Resolution Solution: Holistic New Year's Resolutions

Pexels/Oleg Zaicev

New Year’s resolutions never seem to stick. Explore a more holistic approach.

2020 was a hell of a year, and many of us have been looking forward to a new beginning—one that might involve better overall wellbeing. Want to meditate more in 2021 or spend more time in nature?

Traditional resolutions almost never stick. Why do we so often fail at making change?

One theory that might provide an answer is the Transtheoretical Model of Change—or, less pretentiously, the Stages of Change theory. This idea was developed by psychologists in the 1970s and 1980s. The idea is that change doesn’t happen all at once. Instead, it needs careful contemplation and preparation. The stages are as follows:

Precontemplation: Not ready to admit something might need to change.

Contemplation: Considering that something might need to change, but not ready to really do anything about it.

Preparation: Getting ready to change by, for example, implementing supports and doing research.

Action: Making the actual change.

Lapse and relapse are often included here as valid additional stages that cycle between action and maintenance. A lapse is a momentary slip, while a relapse is going right back to whatever the old habit or lifestyle was. It’s normal to slip back into old behaviors from time to time, but that doesn’t mean all is lost. Lapse and relapse can be really important learning moments that actually solidify real long-term change.

If something’s not quite right in our lives, there’s a reason we haven’t changed. Our bad habits give us some benefit, and we have to be willing to let that benefit go if we want to change. The first three stages of this change

structure require that we come to terms with what we are losing when we decide to change.

Embracing the Stages of Change theory may be just what you need, but here are some other intentional ways to approach New Year’s Resolutions this year.

Think further ahead. Many of us make New Year’s resolutions around fitness, diet, or money management. It’s usually a reaction to the holiday season, when we spend a lot of money and eat

a little too much pumpkin pie. Think bigger.

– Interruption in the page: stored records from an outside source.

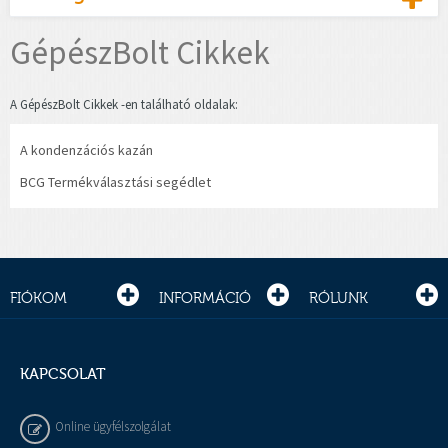
GépészBolt Cikkek
A GépészBolt Cikkek -en található oldalak:
A kondenzációs kazán
BCG Termékválasztási segédlet
FIÓKOM
INFORMÁCIÓ
RÓLUNK
KAPCSOLAT
Online ügyfélszolgálat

What are your real goals for the next year—or even five years? How do these goals balance around physical, spiritual, intellectual, and social wellness? Don’t go on a diet. Instead, change the way you eat forever. Don’t commit to anything you don’t really want to do in the long term.

Try a decisional balance sheet. A decisional balance sheet is basically a list of pros and cons, but a little amped up. Phrase the choices this way: What are the pros and cons of changing? On a separate sheet, what are the pros and cons of staying the same? This sheet will help you understand why you haven’t changed yet and what kind of support you might need if you do want to change.

Honor the losses. Change almost always comes with a loss. It might be a small loss or a big one, and even the most positive changes come with some measure of letting go. Your decisional balance sheet will help you understand how your “bad” habit or lifestyle has benefited you. Perhaps it comforts you or helps you fit in, but it comes with a higher cost than you’re willing to pay now. Choosing to change will have an impact on your identity in some ways. Acknowledging that you might miss your old habit is important.

If it feels right, you might want to offer a small ritual to thank the old habit and let it go. This could be as simple as lighting a candle and mindfully throwing something out that represents the old habit, for example, or writing a letter to the old habit to thank it and let it know why you’re ready to move on now.

Focus on values. Your values represent who you are at a core level. These are the concepts and beliefs that are most important to who you are in the world. Naturally, these values can change as we get older, and 2020 might have been a real challenge to your values. This might be a time to let through a new identity, a new self-concept that focuses on what’s really important to you. If you want to make a change, it’s likely that you want to do so because your old self is no longer in alignment with who you are now and who you want to be in the future. Take some time to meditate, journal, or talk with someone you trust about how this change might help you shift more deeply into who you are in a new year.